## Task goal:
Write out, word for word, every line from the one containing "Tràmits (503, 75)" through the final line of the records.

[Given records Boundary: Start]

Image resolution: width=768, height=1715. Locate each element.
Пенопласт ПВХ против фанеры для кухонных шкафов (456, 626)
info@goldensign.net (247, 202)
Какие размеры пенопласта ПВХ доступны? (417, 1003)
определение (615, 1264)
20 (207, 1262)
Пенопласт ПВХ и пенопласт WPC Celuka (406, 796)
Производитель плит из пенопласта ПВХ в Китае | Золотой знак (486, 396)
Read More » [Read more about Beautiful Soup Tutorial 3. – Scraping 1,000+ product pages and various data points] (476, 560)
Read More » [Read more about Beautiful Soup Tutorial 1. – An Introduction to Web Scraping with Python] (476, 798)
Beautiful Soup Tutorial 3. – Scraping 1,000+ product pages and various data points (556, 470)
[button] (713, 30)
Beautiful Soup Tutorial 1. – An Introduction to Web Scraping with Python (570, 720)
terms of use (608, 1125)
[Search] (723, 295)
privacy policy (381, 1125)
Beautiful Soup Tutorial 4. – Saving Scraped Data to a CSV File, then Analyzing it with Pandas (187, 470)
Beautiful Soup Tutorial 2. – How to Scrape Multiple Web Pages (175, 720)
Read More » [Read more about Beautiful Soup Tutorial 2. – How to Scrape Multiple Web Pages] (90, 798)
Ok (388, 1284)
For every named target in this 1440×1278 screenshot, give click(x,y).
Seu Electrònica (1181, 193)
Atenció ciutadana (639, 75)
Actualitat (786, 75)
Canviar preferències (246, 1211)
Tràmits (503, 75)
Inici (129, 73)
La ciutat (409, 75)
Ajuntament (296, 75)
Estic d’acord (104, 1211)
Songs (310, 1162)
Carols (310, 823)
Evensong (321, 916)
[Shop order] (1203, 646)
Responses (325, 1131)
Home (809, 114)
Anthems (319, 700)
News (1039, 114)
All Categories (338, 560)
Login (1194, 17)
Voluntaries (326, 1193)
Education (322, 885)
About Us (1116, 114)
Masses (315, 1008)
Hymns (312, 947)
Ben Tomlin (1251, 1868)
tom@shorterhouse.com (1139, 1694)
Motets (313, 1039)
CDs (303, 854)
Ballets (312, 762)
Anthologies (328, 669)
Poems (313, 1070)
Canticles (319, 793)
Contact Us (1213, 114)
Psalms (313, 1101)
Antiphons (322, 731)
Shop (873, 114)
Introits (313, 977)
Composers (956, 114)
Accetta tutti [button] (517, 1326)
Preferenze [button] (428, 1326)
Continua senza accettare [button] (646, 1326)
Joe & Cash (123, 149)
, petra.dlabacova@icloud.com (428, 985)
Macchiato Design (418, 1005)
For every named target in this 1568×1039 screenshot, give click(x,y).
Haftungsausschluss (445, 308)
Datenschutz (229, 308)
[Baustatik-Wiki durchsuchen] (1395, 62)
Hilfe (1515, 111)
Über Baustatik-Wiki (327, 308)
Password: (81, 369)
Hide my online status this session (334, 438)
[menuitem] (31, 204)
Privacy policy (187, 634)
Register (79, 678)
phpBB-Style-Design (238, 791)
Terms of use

[Given records Boundary: End]

## Written response:
Tràmits (503, 75)
Inici (129, 73)
La ciutat (409, 75)
Ajuntament (296, 75)
Estic d’acord (104, 1211)
Songs (310, 1162)
Carols (310, 823)
Evensong (321, 916)
[Shop order] (1203, 646)
Responses (325, 1131)
Home (809, 114)
Anthems (319, 700)
News (1039, 114)
All Categories (338, 560)
Login (1194, 17)
Voluntaries (326, 1193)
Education (322, 885)
About Us (1116, 114)
Masses (315, 1008)
Hymns (312, 947)
Ben Tomlin (1251, 1868)
tom@shorterhouse.com (1139, 1694)
Motets (313, 1039)
CDs (303, 854)
Ballets (312, 762)
Anthologies (328, 669)
Poems (313, 1070)
Canticles (319, 793)
Contact Us (1213, 114)
Psalms (313, 1101)
Antiphons (322, 731)
Shop (873, 114)
Introits (313, 977)
Composers (956, 114)
Accetta tutti [button] (517, 1326)
Preferenze [button] (428, 1326)
Continua senza accettare [button] (646, 1326)
Joe & Cash (123, 149)
, petra.dlabacova@icloud.com (428, 985)
Macchiato Design (418, 1005)
For every named target in this 1568×1039 screenshot, give click(x,y).
Haftungsausschluss (445, 308)
Datenschutz (229, 308)
[Baustatik-Wiki durchsuchen] (1395, 62)
Hilfe (1515, 111)
Über Baustatik-Wiki (327, 308)
Password: (81, 369)
Hide my online status this session (334, 438)
[menuitem] (31, 204)
Privacy policy (187, 634)
Register (79, 678)
phpBB-Style-Design (238, 791)
Terms of use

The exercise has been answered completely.